= Emily Conover =

American science journalist

Emily Conover is an American science journalist, best known for being the only two-time winner of the D.C. Science Writers Association's Newsbrief award. As of 2016, she has been a reporter for American bi-weekly magazine Science News.

==Education==
In 2014, Conover earned her Ph.D. in physics from the University of Chicago. She then transitioned from science to scientific journalism via the AAAS Mass Media Fellowship at the Milwaukee Journal Sentinel.

==Career==
In 2015, while she was an intern at Science magazine, Conover won the D.C. Science Writers Association's 2015 Newsbrief Award in the Writing category for her 250-word article ScienceShot “How to prevent a sheep traffic jam," in which she details crowd behavior shared between sheep and humans. In 2018, she won the same award for her Science News article, “How ravens caused a LIGO data glitch,” making her the only person to receive two Newsbrief awards.

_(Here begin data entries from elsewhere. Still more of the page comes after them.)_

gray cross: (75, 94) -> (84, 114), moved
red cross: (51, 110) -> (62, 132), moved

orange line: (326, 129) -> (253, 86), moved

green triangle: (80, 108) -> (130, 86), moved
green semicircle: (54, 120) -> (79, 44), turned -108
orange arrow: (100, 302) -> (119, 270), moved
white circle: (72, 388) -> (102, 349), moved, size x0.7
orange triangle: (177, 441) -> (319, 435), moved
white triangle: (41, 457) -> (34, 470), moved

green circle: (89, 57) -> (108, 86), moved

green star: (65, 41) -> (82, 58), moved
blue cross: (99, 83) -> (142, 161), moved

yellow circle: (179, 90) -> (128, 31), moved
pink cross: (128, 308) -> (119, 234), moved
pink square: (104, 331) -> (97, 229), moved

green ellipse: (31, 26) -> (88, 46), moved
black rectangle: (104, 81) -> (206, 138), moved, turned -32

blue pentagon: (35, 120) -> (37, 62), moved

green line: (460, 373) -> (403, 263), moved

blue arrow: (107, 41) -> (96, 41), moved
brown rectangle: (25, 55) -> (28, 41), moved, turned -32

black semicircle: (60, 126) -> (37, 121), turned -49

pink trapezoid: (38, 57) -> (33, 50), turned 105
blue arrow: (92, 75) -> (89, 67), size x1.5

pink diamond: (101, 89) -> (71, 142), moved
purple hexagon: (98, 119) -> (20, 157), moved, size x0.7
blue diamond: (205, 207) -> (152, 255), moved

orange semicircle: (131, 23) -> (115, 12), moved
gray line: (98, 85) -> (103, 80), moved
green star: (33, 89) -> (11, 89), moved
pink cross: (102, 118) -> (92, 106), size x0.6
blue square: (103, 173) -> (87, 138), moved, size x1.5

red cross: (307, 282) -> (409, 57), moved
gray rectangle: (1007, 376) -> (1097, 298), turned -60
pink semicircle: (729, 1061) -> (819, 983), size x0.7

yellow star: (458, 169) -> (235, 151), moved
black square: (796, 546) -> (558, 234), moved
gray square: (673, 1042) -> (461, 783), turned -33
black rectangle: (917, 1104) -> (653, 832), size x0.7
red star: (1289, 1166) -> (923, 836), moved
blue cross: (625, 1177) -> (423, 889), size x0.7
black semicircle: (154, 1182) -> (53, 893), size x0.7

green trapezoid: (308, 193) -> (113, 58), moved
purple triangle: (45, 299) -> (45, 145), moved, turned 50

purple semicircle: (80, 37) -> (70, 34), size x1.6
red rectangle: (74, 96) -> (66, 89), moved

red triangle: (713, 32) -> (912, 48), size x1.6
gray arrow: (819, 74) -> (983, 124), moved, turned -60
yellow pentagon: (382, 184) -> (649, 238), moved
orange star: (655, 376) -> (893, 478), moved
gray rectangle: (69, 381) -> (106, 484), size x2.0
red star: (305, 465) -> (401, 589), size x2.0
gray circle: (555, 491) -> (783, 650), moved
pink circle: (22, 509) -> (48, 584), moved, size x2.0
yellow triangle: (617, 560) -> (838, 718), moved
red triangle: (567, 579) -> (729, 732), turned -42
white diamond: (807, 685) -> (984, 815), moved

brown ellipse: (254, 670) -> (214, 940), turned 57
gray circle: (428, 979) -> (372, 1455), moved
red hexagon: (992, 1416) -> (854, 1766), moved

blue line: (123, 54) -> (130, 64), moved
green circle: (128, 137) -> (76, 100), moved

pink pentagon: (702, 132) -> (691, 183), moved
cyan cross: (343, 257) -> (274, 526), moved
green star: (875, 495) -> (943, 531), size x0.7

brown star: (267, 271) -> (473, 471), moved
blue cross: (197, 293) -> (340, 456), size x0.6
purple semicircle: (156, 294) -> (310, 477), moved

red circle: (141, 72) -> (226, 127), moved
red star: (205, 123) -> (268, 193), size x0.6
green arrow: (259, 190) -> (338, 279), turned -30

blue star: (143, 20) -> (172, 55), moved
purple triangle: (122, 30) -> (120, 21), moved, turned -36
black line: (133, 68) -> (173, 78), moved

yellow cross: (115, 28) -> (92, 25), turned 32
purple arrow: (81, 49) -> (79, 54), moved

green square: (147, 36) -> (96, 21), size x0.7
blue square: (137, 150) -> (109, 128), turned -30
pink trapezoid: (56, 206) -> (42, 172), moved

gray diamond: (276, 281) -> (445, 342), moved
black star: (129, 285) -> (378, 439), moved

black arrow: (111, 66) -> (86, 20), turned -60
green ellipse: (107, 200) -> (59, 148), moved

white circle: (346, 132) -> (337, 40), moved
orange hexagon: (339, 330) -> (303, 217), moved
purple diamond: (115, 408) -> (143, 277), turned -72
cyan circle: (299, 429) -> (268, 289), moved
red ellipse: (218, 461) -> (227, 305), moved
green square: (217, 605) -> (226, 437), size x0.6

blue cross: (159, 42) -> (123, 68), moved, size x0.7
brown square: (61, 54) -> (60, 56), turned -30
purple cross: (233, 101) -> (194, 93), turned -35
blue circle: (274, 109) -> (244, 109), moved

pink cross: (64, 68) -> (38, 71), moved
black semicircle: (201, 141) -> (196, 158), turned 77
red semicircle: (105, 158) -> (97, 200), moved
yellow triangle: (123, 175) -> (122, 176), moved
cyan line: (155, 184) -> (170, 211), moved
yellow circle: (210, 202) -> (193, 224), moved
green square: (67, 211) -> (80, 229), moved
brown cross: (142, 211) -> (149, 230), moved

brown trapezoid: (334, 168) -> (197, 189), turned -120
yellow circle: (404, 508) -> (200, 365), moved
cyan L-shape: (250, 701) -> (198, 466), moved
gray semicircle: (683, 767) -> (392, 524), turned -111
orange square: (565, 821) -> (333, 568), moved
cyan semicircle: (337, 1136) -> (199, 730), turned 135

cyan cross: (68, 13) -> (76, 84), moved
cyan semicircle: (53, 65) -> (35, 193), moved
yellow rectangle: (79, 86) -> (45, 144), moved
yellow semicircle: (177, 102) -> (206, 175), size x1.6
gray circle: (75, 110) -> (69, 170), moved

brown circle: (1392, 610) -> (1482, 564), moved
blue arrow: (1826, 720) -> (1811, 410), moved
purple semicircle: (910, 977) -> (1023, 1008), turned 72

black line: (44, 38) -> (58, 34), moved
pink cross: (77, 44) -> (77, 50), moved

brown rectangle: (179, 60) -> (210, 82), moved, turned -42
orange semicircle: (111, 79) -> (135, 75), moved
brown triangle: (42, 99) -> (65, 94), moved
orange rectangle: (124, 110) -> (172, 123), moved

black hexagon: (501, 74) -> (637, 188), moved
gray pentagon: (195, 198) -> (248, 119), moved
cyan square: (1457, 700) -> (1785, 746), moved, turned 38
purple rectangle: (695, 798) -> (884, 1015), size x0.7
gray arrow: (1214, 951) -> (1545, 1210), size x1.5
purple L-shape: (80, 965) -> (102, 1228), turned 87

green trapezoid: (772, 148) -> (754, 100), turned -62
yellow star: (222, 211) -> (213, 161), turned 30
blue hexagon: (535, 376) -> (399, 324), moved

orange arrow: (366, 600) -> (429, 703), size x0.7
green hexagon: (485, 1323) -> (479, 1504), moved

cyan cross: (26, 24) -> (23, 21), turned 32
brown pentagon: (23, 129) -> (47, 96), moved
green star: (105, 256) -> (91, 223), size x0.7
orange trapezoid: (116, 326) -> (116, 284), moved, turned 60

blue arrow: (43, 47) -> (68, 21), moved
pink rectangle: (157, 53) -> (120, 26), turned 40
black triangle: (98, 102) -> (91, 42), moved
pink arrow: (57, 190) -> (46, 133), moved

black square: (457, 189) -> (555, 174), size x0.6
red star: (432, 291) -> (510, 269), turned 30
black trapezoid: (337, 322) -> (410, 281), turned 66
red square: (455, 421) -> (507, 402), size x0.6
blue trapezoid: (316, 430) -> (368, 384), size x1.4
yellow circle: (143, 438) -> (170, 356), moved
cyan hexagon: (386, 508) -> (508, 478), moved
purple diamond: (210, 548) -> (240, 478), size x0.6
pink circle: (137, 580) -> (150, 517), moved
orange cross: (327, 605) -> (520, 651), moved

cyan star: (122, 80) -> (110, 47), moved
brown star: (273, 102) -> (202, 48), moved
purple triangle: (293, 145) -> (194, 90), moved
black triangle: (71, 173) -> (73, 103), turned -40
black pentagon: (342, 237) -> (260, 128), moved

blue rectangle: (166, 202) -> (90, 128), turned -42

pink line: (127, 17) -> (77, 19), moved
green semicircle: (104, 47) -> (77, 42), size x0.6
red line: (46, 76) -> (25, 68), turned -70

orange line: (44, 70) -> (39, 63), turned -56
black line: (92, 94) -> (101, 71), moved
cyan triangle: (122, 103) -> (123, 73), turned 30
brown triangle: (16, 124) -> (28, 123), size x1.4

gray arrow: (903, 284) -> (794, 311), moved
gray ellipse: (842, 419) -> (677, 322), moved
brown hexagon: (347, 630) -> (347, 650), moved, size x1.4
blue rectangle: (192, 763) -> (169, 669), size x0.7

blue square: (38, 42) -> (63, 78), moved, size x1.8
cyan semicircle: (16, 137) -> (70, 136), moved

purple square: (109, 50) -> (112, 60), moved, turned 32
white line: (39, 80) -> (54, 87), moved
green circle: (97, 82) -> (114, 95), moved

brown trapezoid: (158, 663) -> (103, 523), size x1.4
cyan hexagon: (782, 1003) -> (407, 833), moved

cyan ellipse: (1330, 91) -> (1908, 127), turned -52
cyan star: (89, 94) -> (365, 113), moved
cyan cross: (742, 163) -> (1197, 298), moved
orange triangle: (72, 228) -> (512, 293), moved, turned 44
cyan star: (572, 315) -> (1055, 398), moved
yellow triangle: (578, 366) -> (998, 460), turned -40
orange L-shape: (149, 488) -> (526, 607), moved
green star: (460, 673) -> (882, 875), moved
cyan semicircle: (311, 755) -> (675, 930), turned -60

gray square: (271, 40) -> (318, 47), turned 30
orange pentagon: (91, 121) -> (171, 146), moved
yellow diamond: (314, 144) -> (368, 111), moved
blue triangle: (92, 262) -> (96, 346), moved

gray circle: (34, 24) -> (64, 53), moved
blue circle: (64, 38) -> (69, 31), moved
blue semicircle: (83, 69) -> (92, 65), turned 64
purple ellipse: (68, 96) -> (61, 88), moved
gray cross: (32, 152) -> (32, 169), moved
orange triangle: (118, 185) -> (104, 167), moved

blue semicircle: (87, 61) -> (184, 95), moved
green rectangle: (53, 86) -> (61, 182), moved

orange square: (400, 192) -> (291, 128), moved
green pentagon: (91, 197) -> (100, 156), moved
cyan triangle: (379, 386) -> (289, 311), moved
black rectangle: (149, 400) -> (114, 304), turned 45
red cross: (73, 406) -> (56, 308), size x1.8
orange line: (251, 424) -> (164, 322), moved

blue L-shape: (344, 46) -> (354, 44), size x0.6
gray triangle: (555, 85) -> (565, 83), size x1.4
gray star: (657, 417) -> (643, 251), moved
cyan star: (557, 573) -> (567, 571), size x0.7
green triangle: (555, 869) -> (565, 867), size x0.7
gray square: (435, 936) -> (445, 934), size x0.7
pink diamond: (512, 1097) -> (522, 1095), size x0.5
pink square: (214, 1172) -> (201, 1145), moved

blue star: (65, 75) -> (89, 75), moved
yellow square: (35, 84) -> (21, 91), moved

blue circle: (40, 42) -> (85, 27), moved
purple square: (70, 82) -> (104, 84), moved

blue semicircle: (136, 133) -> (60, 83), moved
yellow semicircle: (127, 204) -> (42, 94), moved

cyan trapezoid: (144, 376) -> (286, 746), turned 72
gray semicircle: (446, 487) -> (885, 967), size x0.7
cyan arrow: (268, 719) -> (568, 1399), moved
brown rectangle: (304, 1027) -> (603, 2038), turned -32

In 2015, she began writing news for the American Physical Society. In 2016, she joined Science News as a scientific journalist, covering physics news.

==Personal life==
Her father is marine biologist and professor David O. Conover and her mother, Margaret Conover, is a botanist and science educator. Her older brother, Adam Conover, is a comedian and was the host of Adam Ruins Everything.